O crescimento repentino e síncrono das linhas de negócios e da base de clientes de private equity aumentou as preocupações com a influência do chamado setor bancário paralelo, que também inclui fundos de hedge e empresas de capital de risco. A Securities and Exchange Commission está analisando novas regras que exigiriam que essas entidades divulgassem mais informações sobre participações, taxas e retornos.
Embora os bancos considerados importantes para o sistema financeiro tenham enfrentado diretrizes mais rígidas sobre empréstimos e risco desde a crise financeira – e tentam evitar problemas sérios se um grande número de empresas entrar em default repentinamente – as empresas de private equity são levemente regulamentadas, embora não têm o mesmo respaldo governamental. Alguns críticos afirmam que a combinação de mais empréstimos e menos restrições pode abalar a economia se as apostas das empresas derem errado.
David Lowery, chefe de insights de pesquisa da Preqin, disse que as empresas de private equity foram “muito boas” em selecionar empresas e evitar inadimplências, mas durante um período de relativa estabilidade. “Essa força será testada”, disse ele.
Até agora, a expansão desenfreada tem sido boa para os negócios. Considere a sorte inesperada recebida pelo chefe do Sr. Gray em Blackstone no mês passado.
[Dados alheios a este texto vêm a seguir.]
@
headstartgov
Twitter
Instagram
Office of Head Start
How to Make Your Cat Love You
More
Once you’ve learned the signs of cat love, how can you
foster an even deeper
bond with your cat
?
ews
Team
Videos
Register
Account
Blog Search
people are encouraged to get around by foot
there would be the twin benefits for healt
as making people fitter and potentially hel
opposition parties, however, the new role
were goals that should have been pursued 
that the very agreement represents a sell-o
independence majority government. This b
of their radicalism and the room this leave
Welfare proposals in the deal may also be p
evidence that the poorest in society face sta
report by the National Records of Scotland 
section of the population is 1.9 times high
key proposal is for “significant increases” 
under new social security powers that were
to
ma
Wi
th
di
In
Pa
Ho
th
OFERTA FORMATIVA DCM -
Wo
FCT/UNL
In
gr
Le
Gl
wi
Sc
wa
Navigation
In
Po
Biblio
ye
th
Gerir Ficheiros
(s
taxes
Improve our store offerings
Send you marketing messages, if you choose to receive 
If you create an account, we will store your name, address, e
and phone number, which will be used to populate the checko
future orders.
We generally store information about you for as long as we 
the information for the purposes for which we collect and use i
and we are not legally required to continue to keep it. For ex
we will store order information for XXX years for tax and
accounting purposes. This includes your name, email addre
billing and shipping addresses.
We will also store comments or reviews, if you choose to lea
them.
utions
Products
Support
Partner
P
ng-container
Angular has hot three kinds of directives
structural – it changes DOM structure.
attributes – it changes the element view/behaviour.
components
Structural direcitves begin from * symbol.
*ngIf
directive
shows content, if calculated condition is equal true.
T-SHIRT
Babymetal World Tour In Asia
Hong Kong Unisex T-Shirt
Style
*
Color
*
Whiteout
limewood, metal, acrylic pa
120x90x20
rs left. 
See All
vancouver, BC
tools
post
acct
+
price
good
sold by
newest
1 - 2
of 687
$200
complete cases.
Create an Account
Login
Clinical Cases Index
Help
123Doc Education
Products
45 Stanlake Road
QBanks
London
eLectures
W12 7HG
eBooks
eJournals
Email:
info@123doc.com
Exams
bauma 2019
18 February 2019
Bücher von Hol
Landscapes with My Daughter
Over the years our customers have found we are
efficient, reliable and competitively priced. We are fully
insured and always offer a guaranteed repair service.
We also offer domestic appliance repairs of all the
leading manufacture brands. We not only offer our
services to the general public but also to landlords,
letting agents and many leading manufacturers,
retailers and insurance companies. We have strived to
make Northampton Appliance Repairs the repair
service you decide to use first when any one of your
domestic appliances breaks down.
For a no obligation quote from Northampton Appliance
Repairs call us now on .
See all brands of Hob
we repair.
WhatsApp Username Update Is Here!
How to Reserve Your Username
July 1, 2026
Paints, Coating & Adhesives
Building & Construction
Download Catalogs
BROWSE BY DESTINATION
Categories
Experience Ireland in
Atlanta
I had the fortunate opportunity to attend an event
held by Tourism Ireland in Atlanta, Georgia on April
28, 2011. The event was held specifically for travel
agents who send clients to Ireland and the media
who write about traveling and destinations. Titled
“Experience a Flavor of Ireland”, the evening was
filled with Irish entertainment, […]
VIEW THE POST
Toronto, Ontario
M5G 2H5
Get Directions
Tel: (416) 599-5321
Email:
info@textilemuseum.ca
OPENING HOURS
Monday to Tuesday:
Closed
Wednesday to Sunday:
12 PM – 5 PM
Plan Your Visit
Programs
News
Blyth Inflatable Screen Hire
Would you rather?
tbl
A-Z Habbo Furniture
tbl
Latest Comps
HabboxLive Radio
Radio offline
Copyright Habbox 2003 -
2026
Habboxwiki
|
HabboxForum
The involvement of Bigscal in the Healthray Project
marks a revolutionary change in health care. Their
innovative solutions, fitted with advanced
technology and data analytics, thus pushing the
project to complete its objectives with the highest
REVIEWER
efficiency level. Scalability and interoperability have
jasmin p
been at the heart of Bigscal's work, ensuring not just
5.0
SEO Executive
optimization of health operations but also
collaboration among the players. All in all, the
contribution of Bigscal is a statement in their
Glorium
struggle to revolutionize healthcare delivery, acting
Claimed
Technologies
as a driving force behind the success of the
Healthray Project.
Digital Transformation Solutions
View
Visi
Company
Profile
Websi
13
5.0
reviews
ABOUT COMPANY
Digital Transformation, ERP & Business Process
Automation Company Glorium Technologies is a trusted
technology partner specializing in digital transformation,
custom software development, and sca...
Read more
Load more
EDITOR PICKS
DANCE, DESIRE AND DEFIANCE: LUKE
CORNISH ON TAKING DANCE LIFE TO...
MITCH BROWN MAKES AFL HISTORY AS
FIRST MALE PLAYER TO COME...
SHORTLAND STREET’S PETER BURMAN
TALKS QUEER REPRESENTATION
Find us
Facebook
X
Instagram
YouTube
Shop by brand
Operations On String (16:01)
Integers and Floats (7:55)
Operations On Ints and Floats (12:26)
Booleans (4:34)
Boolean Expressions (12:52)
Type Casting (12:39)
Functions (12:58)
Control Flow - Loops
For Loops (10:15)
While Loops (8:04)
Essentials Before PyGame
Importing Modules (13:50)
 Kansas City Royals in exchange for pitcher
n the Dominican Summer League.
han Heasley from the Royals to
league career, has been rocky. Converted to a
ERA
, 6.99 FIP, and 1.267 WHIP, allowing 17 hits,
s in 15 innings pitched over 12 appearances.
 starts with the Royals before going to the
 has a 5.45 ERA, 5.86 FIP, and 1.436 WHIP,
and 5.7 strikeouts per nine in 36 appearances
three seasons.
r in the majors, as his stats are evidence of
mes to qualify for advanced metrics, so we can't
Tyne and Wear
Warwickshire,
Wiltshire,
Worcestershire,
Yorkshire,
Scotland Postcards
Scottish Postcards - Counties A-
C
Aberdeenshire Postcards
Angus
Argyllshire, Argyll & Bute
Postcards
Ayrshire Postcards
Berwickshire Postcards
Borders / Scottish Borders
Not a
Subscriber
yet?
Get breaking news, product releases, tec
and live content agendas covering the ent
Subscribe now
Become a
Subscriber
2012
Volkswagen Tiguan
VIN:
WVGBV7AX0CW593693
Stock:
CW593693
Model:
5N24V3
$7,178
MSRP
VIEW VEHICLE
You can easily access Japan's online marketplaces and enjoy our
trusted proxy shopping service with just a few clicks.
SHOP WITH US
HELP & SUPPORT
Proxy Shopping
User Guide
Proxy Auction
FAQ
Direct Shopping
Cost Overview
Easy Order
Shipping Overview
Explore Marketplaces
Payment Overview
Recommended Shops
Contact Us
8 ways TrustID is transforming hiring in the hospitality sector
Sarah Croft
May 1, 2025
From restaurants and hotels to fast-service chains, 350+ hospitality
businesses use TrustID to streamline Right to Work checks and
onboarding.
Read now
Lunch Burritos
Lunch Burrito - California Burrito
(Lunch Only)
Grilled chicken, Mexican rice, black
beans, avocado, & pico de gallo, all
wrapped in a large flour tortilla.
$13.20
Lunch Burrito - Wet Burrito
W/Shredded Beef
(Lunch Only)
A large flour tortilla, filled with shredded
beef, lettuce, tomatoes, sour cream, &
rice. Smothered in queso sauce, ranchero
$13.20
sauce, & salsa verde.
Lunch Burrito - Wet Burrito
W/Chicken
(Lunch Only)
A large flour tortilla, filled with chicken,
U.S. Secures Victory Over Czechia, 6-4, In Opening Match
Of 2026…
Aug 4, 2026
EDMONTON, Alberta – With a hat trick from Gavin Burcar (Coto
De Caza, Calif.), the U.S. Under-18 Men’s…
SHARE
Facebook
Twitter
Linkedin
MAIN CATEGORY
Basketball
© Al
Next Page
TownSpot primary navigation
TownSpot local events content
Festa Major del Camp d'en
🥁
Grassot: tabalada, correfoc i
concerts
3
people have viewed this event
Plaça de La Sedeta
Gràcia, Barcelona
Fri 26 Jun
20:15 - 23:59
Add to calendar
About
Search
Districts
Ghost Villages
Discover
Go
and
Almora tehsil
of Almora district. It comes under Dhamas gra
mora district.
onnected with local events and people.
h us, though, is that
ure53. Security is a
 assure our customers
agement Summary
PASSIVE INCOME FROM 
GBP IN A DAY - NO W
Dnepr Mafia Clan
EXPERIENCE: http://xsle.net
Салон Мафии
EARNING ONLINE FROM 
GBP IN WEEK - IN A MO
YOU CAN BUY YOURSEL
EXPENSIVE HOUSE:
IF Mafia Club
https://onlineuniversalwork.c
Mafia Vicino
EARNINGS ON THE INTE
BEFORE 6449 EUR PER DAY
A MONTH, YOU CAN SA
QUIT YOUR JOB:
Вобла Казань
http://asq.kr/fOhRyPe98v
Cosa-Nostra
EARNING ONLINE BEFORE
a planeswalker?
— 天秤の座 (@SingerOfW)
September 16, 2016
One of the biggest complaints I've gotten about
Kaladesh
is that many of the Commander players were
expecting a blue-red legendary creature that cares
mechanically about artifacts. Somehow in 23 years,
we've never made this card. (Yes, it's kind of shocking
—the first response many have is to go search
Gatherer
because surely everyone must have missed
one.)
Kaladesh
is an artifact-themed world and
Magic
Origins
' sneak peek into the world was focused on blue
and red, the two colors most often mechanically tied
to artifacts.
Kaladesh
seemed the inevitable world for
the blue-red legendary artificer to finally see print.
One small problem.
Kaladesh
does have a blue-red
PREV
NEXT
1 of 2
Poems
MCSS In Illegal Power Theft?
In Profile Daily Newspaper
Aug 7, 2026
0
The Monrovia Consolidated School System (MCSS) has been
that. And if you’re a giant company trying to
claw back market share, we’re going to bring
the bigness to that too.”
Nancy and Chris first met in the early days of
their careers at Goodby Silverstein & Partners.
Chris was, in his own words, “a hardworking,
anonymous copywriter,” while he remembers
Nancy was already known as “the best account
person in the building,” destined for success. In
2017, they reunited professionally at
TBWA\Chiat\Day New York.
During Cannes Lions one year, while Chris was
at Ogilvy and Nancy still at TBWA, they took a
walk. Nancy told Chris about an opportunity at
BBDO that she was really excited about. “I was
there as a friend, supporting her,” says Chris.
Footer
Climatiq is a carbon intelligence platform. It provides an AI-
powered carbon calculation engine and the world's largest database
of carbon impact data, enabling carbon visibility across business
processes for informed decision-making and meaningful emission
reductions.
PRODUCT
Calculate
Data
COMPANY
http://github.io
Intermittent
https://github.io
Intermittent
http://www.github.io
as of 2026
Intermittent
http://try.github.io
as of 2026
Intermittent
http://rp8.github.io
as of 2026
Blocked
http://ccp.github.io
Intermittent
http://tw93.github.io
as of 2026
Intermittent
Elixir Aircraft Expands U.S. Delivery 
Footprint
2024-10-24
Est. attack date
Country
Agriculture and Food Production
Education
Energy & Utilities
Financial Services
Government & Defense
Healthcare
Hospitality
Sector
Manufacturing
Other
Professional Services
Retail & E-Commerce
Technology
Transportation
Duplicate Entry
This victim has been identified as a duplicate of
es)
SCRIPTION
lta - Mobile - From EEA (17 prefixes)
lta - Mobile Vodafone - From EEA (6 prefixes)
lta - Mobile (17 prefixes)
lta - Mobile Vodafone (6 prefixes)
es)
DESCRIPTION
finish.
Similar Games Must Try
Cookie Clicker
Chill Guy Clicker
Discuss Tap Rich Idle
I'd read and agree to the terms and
Para 2021, a remuneração de Schwarzman foi de US$ 160 milhões – cerca de 4,5 vezes a dos chefes de bancos mais bem pagos, James Gorman, do Morgan Stanley, e David Solomon, do Goldman Sachs, que receberam cerca de US$ 35 milhões cada. E o pacote de pagamento de Schwarzman foi ofuscado pelos dividendos que ele ganhou, o que elevou sua arrecadação total para mais de US$ 1,1 bilhão.
A investida de Blackstone em aparentemente tudo está funcionando bem para a empresa. “A Blackstone”, disse Schwarzman aos investidores no final de janeiro, “relatou os resultados mais notáveis de nossa história em praticamente todas as métricas”.